Many times, we need to find the amount to be paid after applying a certain rate of interest for a given period of time compound. PPMT formula is used to find out the principle at any time period. This tutorial will show you every step of calculating the principle even for several years in a jiffy.

## Syntax:

**=PPMT(rate,period,periods, -loan)**

## Explanation

This formula is used to find out a portion of the principle of a loan in a given time period. However, you need to take care of the conversion of the interest rate from yearly to monthly according to the given payments.

Let’s understand this through an example:

## Example

*Figure 1: Application of PPMT formula*

We take the values as shown in the figure.

Cells C5 to C9 contains all the given values including the loan amount, rate of interest, the total number of months and the compounding period. In the example, there are total 5 years on which the interest is calculated. Hence, the monthly period results to (5*12=60)

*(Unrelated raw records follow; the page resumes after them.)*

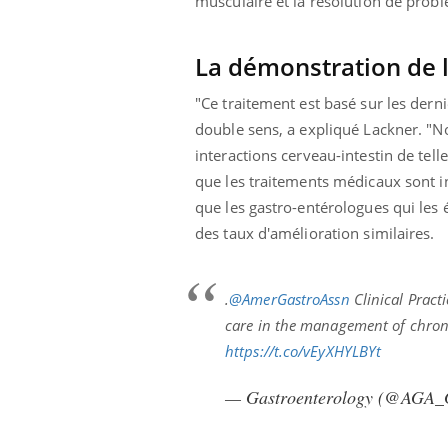
musculaire et la résolution de probl
La démonstration de l
"Ce traitement est basé sur les dern
double sens, a expliqué Lackner. "N
interactions cerveau-intestin de tell
que les traitements médicaux sont inc
que les gastro-entérologues qui les é
des taux d'amélioration similaires.
.
@AmerGastroAssn
Clinical Pract
care in the management of chroni
https://t.co/vEyXHYLBYt
— Gastroenterology (@AGA_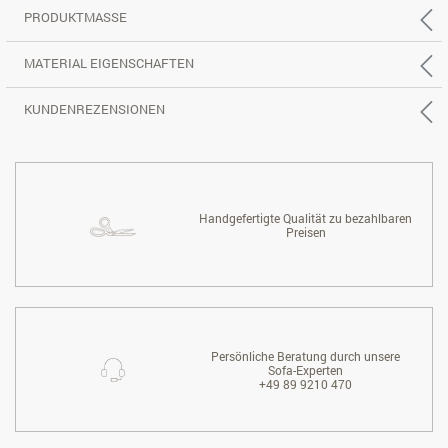
PRODUKTMASSE
MATERIAL EIGENSCHAFTEN
KUNDENREZENSIONEN
Handgefertigte Qualität zu bezahlbaren
Preisen
Persönliche Beratung durch unsere
Sofa-Experten
+49 89 9210 470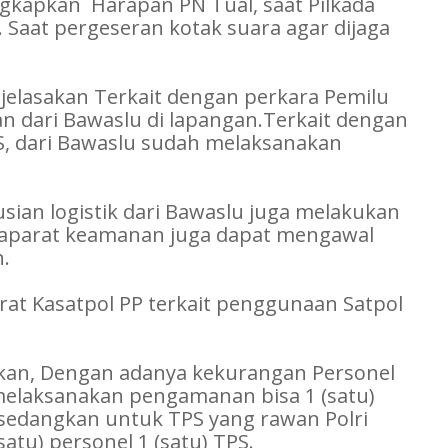
kapkan Harapan PN Tual, saat Pilkada
u. Saat pergeseran kotak suara agar dijaga
jelasakan Terkait dengan perkara Pemilu
 dari Bawaslu di lapangan.Terkait dengan
, dari Bawaslu sudah melaksanakan
sian logistik dari Bawaslu juga melakukan
 aparat keamanan juga dapat mengawal
n.
at Kasatpol PP terkait penggunaan Satpol
.
kan, Dengan adanya kekurangan Personel
melaksanakan pengamanan bisa 1 (satu)
sedangkan untuk TPS yang rawan Polri
tu) personel 1 (satu) TPS.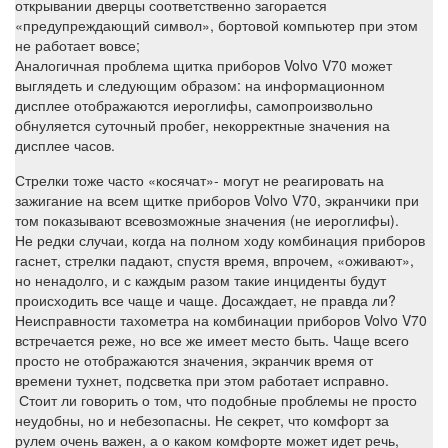
открывании дверцы соответственно загорается
«предупреждающий символ», бортовой компьютер при этом
не работает вовсе;
Аналогичная проблема щитка приборов Volvo V70 может
выглядеть и следующим образом: на информационном
дисплее отображаются иероглифы, самопроизвольно
обнуляется суточный пробег, некорректные значения на
дисплее часов.
Стрелки тоже часто «косячат»- могут не реагировать на
зажигание на всем щитке приборов Volvo V70, экранчики при
том показывают всевозможные значения (не иероглифы).
Не редки случаи, когда на полном ходу комбинация приборов
гаснет, стрелки падают, спустя время, впрочем, «оживают»,
но ненадолго, и с каждым разом такие инциденты будут
происходить все чаще и чаще. Досаждает, не правда ли?
Неисправности тахометра на комбинации приборов Volvo V70
встречается реже, но все же имеет место быть. Чаще всего
просто не отображаются значения, экранчик время от
времени тухнет, подсветка при этом работает исправно.
Стоит ли говорить о том, что подобные проблемы не просто
неудобны, но и небезопасны. Не секрет, что комфорт за
рулем очень важен, а о каком комфорте может идет речь,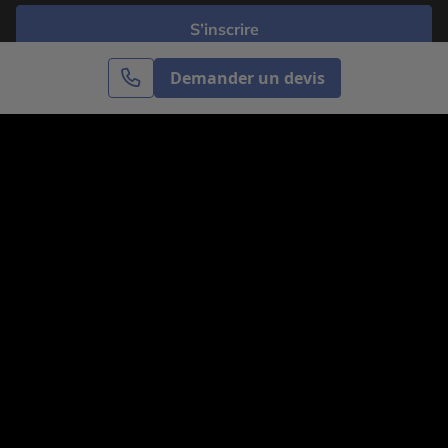
S’inscrire
Demander un devis
Cercle des Voyages est une agence de voyage
spécialisée dans le sur-mesure, appartenant au groupe
Cercle des Vacances. Grâce à notre expertise et notre
passion du voyage, nous sommes là pour vous aider à
réaliser le voyage de vos rêves. Notre équipe est à
votre écoute pour créer le voyage qui vous ressemble.
Co-concevez votre voyage
Nous contacter
Venez nous voir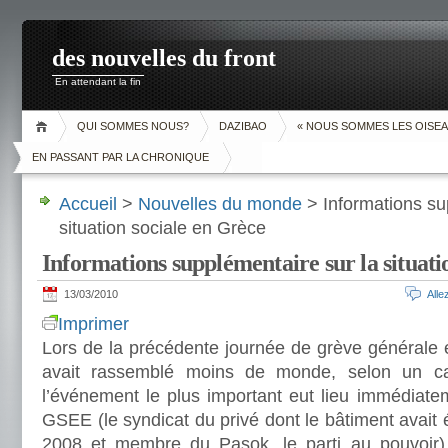
des nouvelles du front
En attendant la fin
QUI SOMMES NOUS?
DAZIBAO
« NOUS SOMMES LES OISEA
EN PASSANT PAR LA CHRONIQUE
Accueil
>
Nouvelles du monde
> Informations su
situation sociale en Grèce
Informations supplémentaire sur la situati
13/03/2010
All
Imprimer
Lors de la précédente journée de grève générale e
avait rassemblé moins de monde, selon un c
l’événement le plus important eut lieu immédiatem
GSEE (le syndicat du privé dont le bâtiment avai
2008 et membre du Pasok, le parti au pouvoir)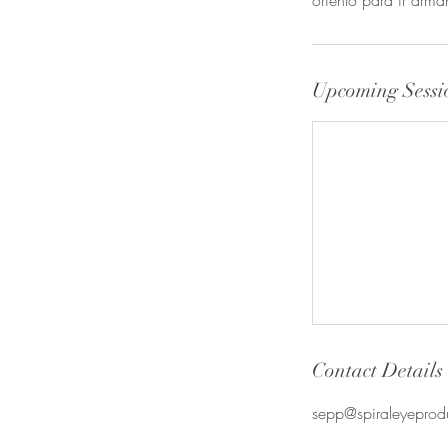
oriento para ir arma
Upcoming Sessi
Contact Details
sepp@spiraleyeprod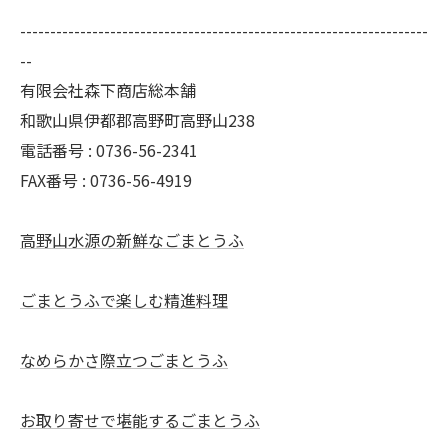
--------------------------------------------------------------------
--
有限会社森下商店総本舗
和歌山県伊都郡高野町高野山238
電話番号 : 0736-56-2341
FAX番号 : 0736-56-4919
高野山水源の新鮮なごまとうふ
ごまとうふで楽しむ精進料理
なめらかさ際立つごまとうふ
お取り寄せで堪能するごまとうふ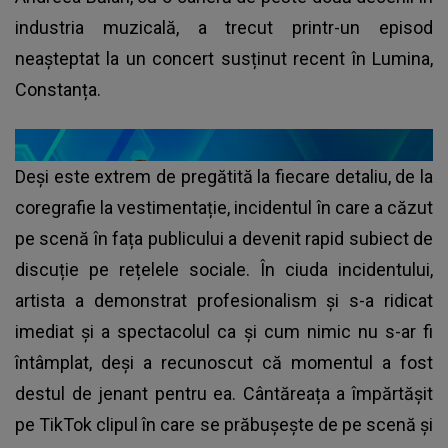
industria muzicală, a trecut printr-un episod
neașteptat la un concert susținut recent în Lumina,
Constanța.
Deși este extrem de pregătită la fiecare detaliu, de la
coregrafie la vestimentație, incidentul în care a căzut
pe scenă în fața publicului a devenit rapid subiect de
discuție pe rețelele sociale. În ciuda incidentului,
artista a demonstrat profesionalism și s-a ridicat
imediat și a spectacolul ca și cum nimic nu s-ar fi
întâmplat, deși a recunoscut că momentul a fost
destul de jenant pentru ea. Cântăreața a împărtășit
pe TikTok clipul în care se prăbușește de pe scenă și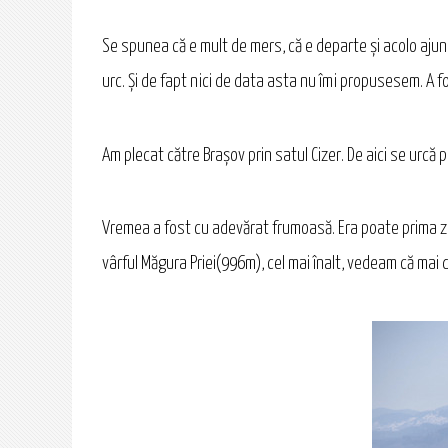
Se spunea că e mult de mers, că e departe şi acolo ajun
urc. Şi de fapt nici de data asta nu îmi propusesem. A f
Am plecat către Braşov prin satul Cizer. De aici se urcă
Vremea a fost cu adevărat frumoasă. Era poate prima zi
vârful Măgura Priei(996m), cel mai înalt, vedeam că mai 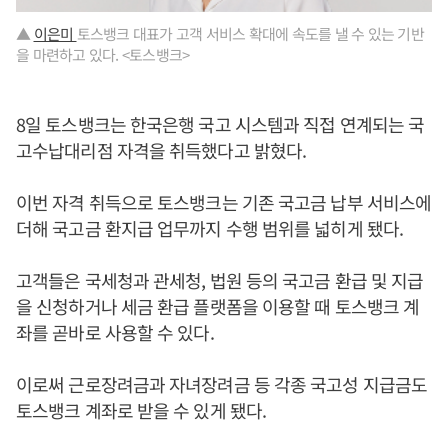
▲
이은미
토스뱅크 대표가 고객 서비스 확대에 속도를 낼 수 있는 기반
을 마련하고 있다. <토스뱅크>
8일 토스뱅크는 한국은행 국고 시스템과 직접 연계되는 국
고수납대리점 자격을 취득했다고 밝혔다.
이번 자격 취득으로 토스뱅크는 기존 국고금 납부 서비스에
더해 국고금 환지급 업무까지 수행 범위를 넓히게 됐다.
고객들은 국세청과 관세청, 법원 등의 국고금 환급 및 지급
을 신청하거나 세금 환급 플랫폼을 이용할 때 토스뱅크 계
좌를 곧바로 사용할 수 있다.
이로써 근로장려금과 자녀장려금 등 각종 국고성 지급금도
토스뱅크 계좌로 받을 수 있게 됐다.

In the active cell C11, we apply the following formula to get the portion of the principal

`=PPMT(C6/12,1,C8,-C5)`

In the given formula, C6 refers to the interest rate per annum which is further divided by 12 to get the interest rate per month. C8 contains the value of the total months in the given years, while C5 contains the loan amount.

This PPMT in-built function in MS-Excel will calculate the principle and return the value as shown in Figure 2.